CEO Joaquin Duato presented a strong outlook for J&J’s revenue growth in 2026, with particular optimism about oncology. Duato identified six major growth drivers, three in pharma (oncology, immunology, and neuroscience) and three in medtech (surgery, cardiovascular, and vision). These drivers position J&J to reach 5-7% annual growth and even exceeding that by the end of the decade, with potential to reach double digit growth in the 2030s. Oncology is set to play a major role in J&J’s optimistic revenue outlook, generating $50bn.
The oncology portfolio will be driven by J&J’s continuing dominance in multiple myeloma (MM), which J&J hopes will reach $25bn in sales in 2030. J&J’s largest franchise, Darzalex/Faspro (daratumumab), will make up over half of this, as it is central to many current, as well as pipeline MM regimens.
J&J also expect a significant increase in sales for their cell therapy, Carvykti (ciltacabtagene autoleucel), despite general headwinds in the cell therapy market. Carvykti sales are not restricted from a supply perspective, and it is also expected to gain a significant portion of late line patients. The two bispecific T-cell engagers (TCEs) in J&J’s portfolio, Tecvaley (teclistamab) and Talvey (talquetamab), will play a major role as well, bolstering sales of Darzalex with novel combinations and gaining market share in the relapsed/refractory setting. J&J’s winning strategy for MM is to always have an option for a patient to receive a J&J therapy across all therapy lines.
Regarding the ways to maintain this dominance, Duato quoted two major platforms. The first one is an upcoming trispecific TCE, ramantamig, which combines the targets of Tecvaley and Talvey, currently in Phase I clinical trials. The second method is developing the leading in vivo CAR-T in MM through their partnership with Kelonia Therapeutics. This collaboration, which was announced in November 2025, followed acquisitions of in vivo CAR-T developers by Bristol-Myers Squibb, AstraZeneca, and AbbVie and Gilead over 2025, but J&J has the advantage of leveraging their current position in MM.
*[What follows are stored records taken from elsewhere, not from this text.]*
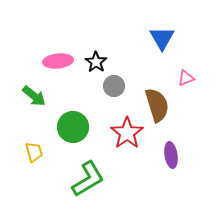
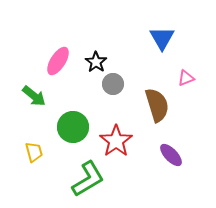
pink ellipse: rotated 52 degrees counterclockwise
gray circle: moved 1 px left, 2 px up
red star: moved 11 px left, 8 px down
purple ellipse: rotated 35 degrees counterclockwise
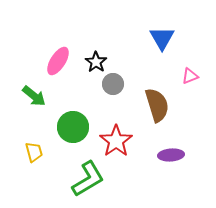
pink triangle: moved 4 px right, 2 px up
purple ellipse: rotated 50 degrees counterclockwise
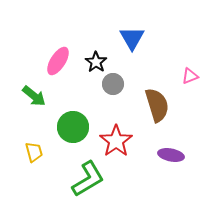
blue triangle: moved 30 px left
purple ellipse: rotated 15 degrees clockwise
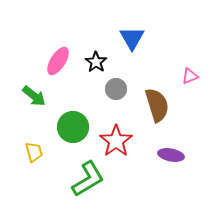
gray circle: moved 3 px right, 5 px down
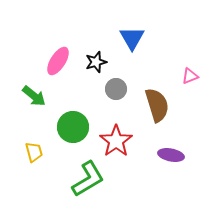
black star: rotated 20 degrees clockwise
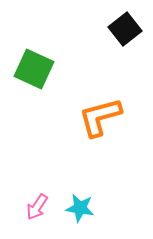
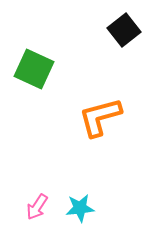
black square: moved 1 px left, 1 px down
cyan star: rotated 16 degrees counterclockwise
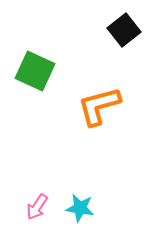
green square: moved 1 px right, 2 px down
orange L-shape: moved 1 px left, 11 px up
cyan star: rotated 16 degrees clockwise
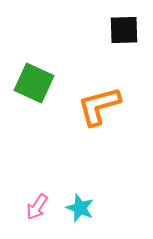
black square: rotated 36 degrees clockwise
green square: moved 1 px left, 12 px down
cyan star: rotated 12 degrees clockwise
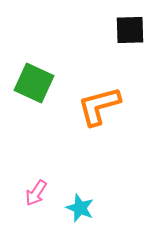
black square: moved 6 px right
pink arrow: moved 1 px left, 14 px up
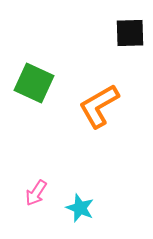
black square: moved 3 px down
orange L-shape: rotated 15 degrees counterclockwise
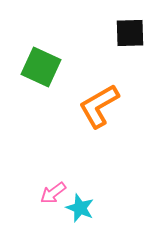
green square: moved 7 px right, 16 px up
pink arrow: moved 17 px right; rotated 20 degrees clockwise
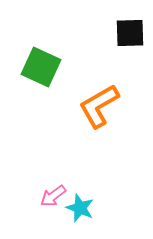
pink arrow: moved 3 px down
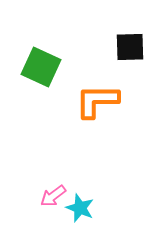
black square: moved 14 px down
orange L-shape: moved 2 px left, 5 px up; rotated 30 degrees clockwise
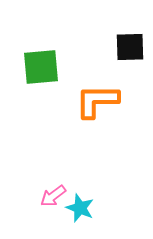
green square: rotated 30 degrees counterclockwise
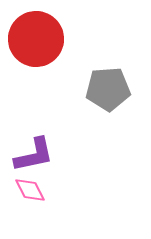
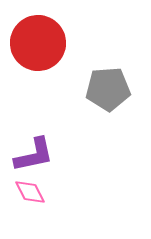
red circle: moved 2 px right, 4 px down
pink diamond: moved 2 px down
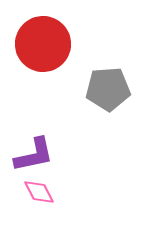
red circle: moved 5 px right, 1 px down
pink diamond: moved 9 px right
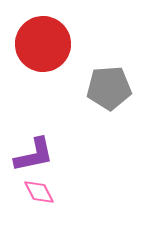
gray pentagon: moved 1 px right, 1 px up
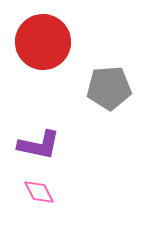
red circle: moved 2 px up
purple L-shape: moved 5 px right, 10 px up; rotated 24 degrees clockwise
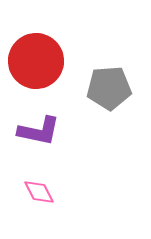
red circle: moved 7 px left, 19 px down
purple L-shape: moved 14 px up
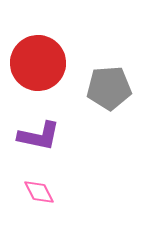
red circle: moved 2 px right, 2 px down
purple L-shape: moved 5 px down
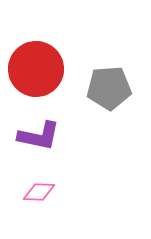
red circle: moved 2 px left, 6 px down
pink diamond: rotated 60 degrees counterclockwise
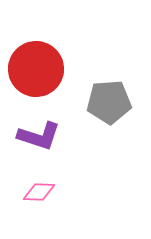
gray pentagon: moved 14 px down
purple L-shape: rotated 6 degrees clockwise
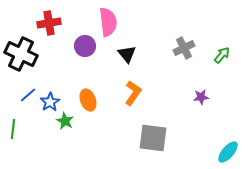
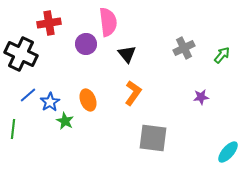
purple circle: moved 1 px right, 2 px up
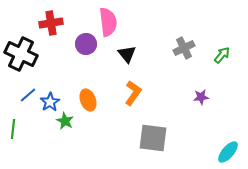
red cross: moved 2 px right
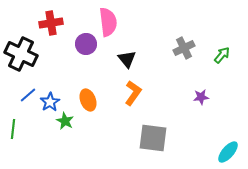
black triangle: moved 5 px down
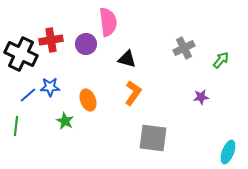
red cross: moved 17 px down
green arrow: moved 1 px left, 5 px down
black triangle: rotated 36 degrees counterclockwise
blue star: moved 15 px up; rotated 30 degrees clockwise
green line: moved 3 px right, 3 px up
cyan ellipse: rotated 20 degrees counterclockwise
When asked which of J&J’s franchises were being underestimated, the CEO mentioned two in Oncology. Starting with the Rybrevant (amivantamab) and Lacluze (Lazertinib), these drugs have managed to demonstrate a significant improvement in overall survival in first line epidermal growth factor receptor positive (EGFR+) non-small cell lung cancer (NSCLC) compared to AstraZeneca’s blockbuster Tagrisso (Osimertinib) in the MARIPOSA trial. With Rybrevant and Lacluze set to displace Tagrisso in this setting, as well as a subcutaneous version of Rybrevant becoming available, sales are set to increase rapidly. The CEO also mentioned positive data readouts for Rybrevant in head and neck and colorectal cancers. According to GlobalData’s analyst consensus forecast, Rybrevant and Lacluze will reach $6.3bn in global sales in 2030. J&J also believe that Inlexzo’s forecasted sales are underestimated. Inlexzo is an intravesical delivery system for gemcitabine, currently indicated for Bacillus Calmette-Guérin (BCG)-unresponsive non-muscle invasive bladder cancer with carcinoma in situ and has significantly improved on the previous standard of care which was surgery. J&J expects significant label expansions for Inlexzo enabling a rapid sales growth. According to GlobalData’s Analyst consensus forecast, Inlexzo will reach $3.0bn in global sales in 2030.
J&J’s forecast is in line with GlobalData’s analyst consensus forecast which projects $49bn in global sales in 2030. J&J are continuing to bolster their pipeline with new deals, such as the acquisition of Halda Therapeutics for $3.05bn in cash in December 2025. Halda’s lead asset HLD-0915, in Phase II, can strengthen J&J’s long-term position in prostate cancer. J&J still have appetite for what the CEO called “small acquisitions” aimed at identifying early-stage assets with the potential to make major sales with J&Js backing. J&J’s optimistic oncology portfolio forecast seems reasonable with all of the evidence presented by the CEO.